## Supplied records
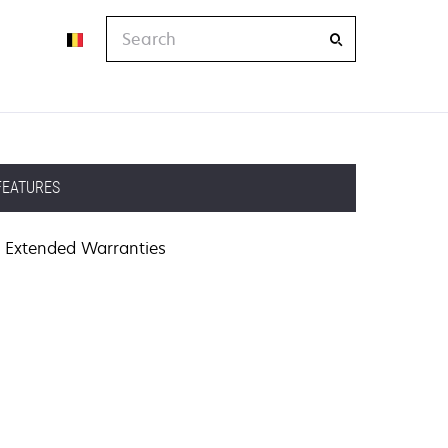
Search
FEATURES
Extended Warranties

==

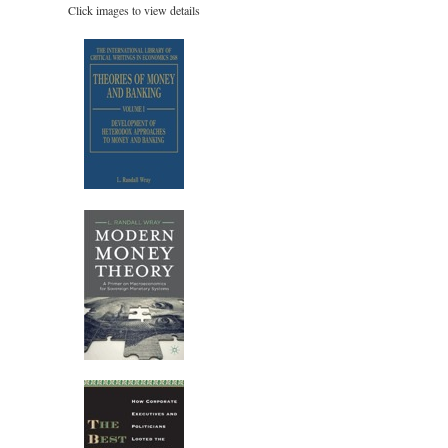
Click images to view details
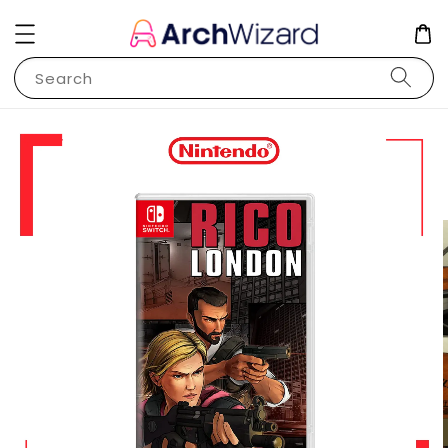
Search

* * *

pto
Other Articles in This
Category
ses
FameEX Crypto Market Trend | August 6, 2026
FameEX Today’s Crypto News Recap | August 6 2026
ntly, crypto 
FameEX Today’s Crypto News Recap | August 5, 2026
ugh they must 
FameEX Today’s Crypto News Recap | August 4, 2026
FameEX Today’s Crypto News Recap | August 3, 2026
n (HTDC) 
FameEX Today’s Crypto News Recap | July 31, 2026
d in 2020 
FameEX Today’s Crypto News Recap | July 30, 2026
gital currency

## Exercise brief
The expected answer is an exact copy of the lines above, beginning at the line with "FameEX Today’s Crypto News Recap | August 6" and ending at the line with "gital currency", with both ends in.

## Answer space
FameEX Today’s Crypto News Recap | August 6 2026
ntly, crypto 
FameEX Today’s Crypto News Recap | August 5, 2026
ugh they must 
FameEX Today’s Crypto News Recap | August 4, 2026
FameEX Today’s Crypto News Recap | August 3, 2026
n (HTDC) 
FameEX Today’s Crypto News Recap | July 31, 2026
d in 2020 
FameEX Today’s Crypto News Recap | July 30, 2026
gital currency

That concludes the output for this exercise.